According to the China Tourism Research Institute, China provided 120 million outbound tourists in 2015, spending over US$100 billion dollars in the process. Compared to 2014 this was a rise of 12% and 16.7%, respectively.
Although at present Australia is attracting less than one percent of the total number. This small percentage still equates to over 1 million Chinese tourists each year.
I would expect this percentage to increase gradually over the next few years. I believe Chinese tourists will start to look beyond the current favourites such as South Korea, Japan, and Thailand, and try some of the less visited destinations.
There are a number of companies that stand to benefit from this tourism boom. Sydney Airport Holdings Ltd (ASX: SYD) and Qantas Airways Limited (ASX: QAN) will play a key role in getting tourists into Australia, but it is where they go from there that I am focussing on today.
I believe Crown Resorts Ltd (ASX: CWN) and Star Entertainment Group Ltd (ASX: SGR) could be about to see strong earnings growth for a number of years on the back of this tourism boom.
The advantage that these two companies have over a company such as Mantra Group Ltd (ASX: MTR) is that they provide luxury hospitality, leisure facilities, and entertainment in the form of gambling. Chinese tourists are well-known for their love of shopping and casinos, which is why I think they make a great fit.

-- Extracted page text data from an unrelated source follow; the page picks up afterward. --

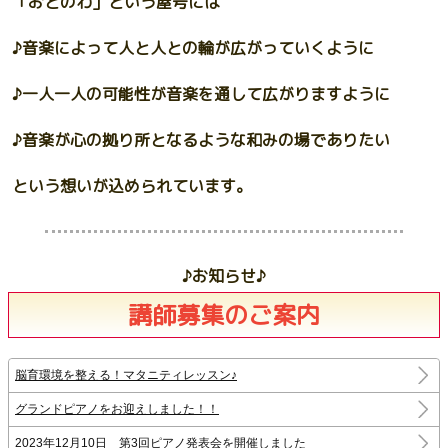
「おとのわ」という屋号には
♪音楽によって人と人との輪が広がっていくように
♪一人一人の可能性が音楽を通して広がりますように
♪音楽が心の拠り所となるような和みの場でありたい
という想いが込められています。
♪お知らせ♪
講師募集のご案内
脳育環境を整える！マタニティレッスン♪
グランドピアノをお迎えしました！！
2023年12月10日 第3回ピアノ発表会を開催しました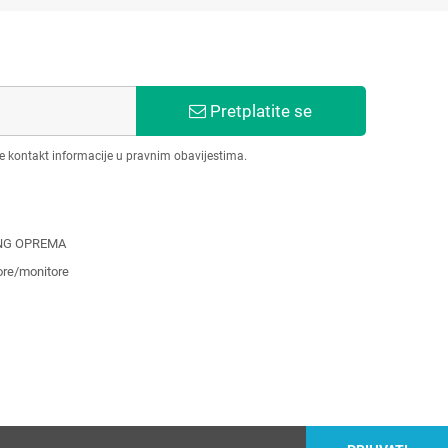
Pretplatite se
še kontakt informacije u pravnim obavijestima.
NG OPREMA
ore/monitore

I expect the share price of both companies will increase in value considerably in the next few years. But investors might want to choose to invest in just one of them in order to diversify their portfolio. Given the choice I would pick Crown Resorts over Star Entertainment because I feel it is better value right now and will be better positioned to capitalise on growing Chinese tourism in the future.

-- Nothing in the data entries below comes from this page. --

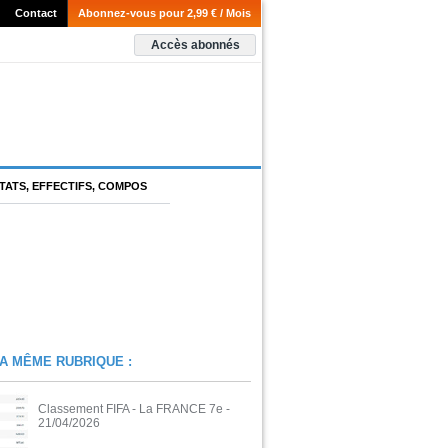
Contact
Abonnez-vous pour 2,99 € / Mois
Accès abonnés
TATS, EFFECTIFS, COMPOS
A MÊME RUBRIQUE :
Classement FIFA - La FRANCE 7e
-
21/04/2026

At present Crown Resorts is busy with designs for its project in Las Vegas, has plans for a fourth hotel in Melbourne, and plans to open Crown Sydney in Barangaroo South. This complements current operations at home and in Macau, which is incidentally one of the top destinations for Chinese tourists.
In terms of valuation Crown is looking like a better option also. It is priced at 19 times estimated forward earnings, compared to 21 times estimated forward earnings for Star Entertainment.
This is due in part to the fact that Crown Resorts shareholders have had a disappointing year thus far. They have seen the value of their shares decline by 2%, whereas Star Entertainment's shareholders have seen a gain of over 7%.
I feel it is now time for Crown Resorts shares to play catch-up and fully expect to see strong gains for its shareholders in the year ahead and beyond.